Problem:
Could you output exactly the lines from the one containing "Gli specchi parabolici" through the end of the records below, and nothing more?

Dataset records:
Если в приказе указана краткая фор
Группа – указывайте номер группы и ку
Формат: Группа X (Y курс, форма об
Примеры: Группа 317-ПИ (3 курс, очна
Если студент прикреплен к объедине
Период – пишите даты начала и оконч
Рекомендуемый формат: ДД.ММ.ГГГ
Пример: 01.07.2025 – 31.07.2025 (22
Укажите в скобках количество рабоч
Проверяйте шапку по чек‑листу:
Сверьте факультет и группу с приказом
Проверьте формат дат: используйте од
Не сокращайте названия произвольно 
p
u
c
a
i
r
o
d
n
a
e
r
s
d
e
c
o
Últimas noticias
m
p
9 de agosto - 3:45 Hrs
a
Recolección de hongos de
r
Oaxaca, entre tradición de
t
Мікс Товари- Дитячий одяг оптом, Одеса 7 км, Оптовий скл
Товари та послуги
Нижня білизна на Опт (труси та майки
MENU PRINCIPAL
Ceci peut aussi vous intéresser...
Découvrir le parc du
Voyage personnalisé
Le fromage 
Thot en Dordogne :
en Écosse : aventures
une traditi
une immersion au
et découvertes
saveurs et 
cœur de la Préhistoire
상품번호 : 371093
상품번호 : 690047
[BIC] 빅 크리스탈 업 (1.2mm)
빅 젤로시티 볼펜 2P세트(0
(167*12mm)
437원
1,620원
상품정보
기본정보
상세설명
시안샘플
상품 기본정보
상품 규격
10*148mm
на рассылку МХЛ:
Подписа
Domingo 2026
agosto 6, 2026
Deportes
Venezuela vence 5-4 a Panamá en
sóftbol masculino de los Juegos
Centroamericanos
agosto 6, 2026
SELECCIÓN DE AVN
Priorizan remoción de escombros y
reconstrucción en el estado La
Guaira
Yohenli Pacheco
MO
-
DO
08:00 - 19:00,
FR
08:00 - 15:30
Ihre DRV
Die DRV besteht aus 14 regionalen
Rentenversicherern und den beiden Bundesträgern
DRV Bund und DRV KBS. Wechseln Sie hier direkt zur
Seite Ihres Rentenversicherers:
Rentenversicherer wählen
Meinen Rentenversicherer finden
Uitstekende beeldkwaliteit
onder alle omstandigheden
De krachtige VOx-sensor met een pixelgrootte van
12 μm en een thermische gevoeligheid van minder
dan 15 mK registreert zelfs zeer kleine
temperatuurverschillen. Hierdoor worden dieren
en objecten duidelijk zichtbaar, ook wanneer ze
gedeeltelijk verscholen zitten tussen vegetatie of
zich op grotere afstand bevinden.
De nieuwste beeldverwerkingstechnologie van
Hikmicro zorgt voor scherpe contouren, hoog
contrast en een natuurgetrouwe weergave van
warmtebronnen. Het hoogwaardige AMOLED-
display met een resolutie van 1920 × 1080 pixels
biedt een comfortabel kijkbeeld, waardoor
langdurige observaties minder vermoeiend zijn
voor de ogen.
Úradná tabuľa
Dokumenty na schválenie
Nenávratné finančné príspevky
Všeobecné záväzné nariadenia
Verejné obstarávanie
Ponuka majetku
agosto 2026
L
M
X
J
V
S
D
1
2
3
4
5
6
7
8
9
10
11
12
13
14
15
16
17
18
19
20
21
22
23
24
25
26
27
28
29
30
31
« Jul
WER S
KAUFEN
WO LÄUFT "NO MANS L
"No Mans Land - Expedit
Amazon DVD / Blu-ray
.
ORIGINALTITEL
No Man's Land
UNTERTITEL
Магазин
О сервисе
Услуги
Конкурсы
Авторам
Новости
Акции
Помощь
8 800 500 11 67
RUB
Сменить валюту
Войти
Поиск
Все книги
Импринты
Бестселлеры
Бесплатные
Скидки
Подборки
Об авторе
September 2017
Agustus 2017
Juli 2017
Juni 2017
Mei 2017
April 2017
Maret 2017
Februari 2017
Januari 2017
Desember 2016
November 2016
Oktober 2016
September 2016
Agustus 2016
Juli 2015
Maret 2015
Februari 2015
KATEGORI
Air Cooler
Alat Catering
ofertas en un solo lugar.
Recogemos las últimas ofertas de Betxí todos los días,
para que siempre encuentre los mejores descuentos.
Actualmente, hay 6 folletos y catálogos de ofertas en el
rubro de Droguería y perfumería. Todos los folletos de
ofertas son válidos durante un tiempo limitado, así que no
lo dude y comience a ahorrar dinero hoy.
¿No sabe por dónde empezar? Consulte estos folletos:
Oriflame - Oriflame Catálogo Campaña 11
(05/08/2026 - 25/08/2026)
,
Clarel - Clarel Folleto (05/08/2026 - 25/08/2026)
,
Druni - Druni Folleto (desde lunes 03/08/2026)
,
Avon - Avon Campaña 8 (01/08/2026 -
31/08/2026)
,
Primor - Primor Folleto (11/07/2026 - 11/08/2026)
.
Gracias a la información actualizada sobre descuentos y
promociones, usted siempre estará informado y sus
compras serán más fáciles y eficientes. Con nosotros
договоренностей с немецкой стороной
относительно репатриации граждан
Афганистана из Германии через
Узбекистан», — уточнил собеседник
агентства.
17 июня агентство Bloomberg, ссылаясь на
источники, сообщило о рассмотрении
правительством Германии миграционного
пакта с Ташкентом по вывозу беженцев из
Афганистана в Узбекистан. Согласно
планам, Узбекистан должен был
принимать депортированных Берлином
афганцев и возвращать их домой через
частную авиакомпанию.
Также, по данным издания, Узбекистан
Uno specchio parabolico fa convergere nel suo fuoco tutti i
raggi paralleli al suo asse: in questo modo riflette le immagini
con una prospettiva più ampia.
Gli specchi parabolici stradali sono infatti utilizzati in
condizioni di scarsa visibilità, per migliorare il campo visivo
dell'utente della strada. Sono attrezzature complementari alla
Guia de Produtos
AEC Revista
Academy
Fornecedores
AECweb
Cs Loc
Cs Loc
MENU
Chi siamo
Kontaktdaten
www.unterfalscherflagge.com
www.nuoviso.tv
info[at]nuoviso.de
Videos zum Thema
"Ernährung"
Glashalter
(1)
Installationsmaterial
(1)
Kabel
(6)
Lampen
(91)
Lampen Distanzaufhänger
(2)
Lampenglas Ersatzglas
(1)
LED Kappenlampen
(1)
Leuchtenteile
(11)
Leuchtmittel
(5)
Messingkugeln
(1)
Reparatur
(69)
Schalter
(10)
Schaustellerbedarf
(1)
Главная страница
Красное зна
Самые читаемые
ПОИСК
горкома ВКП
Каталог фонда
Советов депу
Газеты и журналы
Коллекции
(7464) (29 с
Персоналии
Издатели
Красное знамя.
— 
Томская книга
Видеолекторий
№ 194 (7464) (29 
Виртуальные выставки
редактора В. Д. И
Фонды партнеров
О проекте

Answer space:
Gli specchi parabolici stradali sono infatti utilizzati in
condizioni di scarsa visibilità, per migliorare il campo visivo
dell'utente della strada. Sono attrezzature complementari alla
Guia de Produtos
AEC Revista
Academy
Fornecedores
AECweb
Cs Loc
Cs Loc
MENU
Chi siamo
Kontaktdaten
www.unterfalscherflagge.com
www.nuoviso.tv
info[at]nuoviso.de
Videos zum Thema
"Ernährung"
Glashalter
(1)
Installationsmaterial
(1)
Kabel
(6)
Lampen
(91)
Lampen Distanzaufhänger
(2)
Lampenglas Ersatzglas
(1)
LED Kappenlampen
(1)
Leuchtenteile
(11)
Leuchtmittel
(5)
Messingkugeln
(1)
Reparatur
(69)
Schalter
(10)
Schaustellerbedarf
(1)
Главная страница
Красное зна
Самые читаемые
ПОИСК
горкома ВКП
Каталог фонда
Советов депу
Газеты и журналы
Коллекции
(7464) (29 с
Персоналии
Издатели
Красное знамя.
— 
Томская книга
Видеолекторий
№ 194 (7464) (29 
Виртуальные выставки
редактора В. Д. И
Фонды партнеров
О проекте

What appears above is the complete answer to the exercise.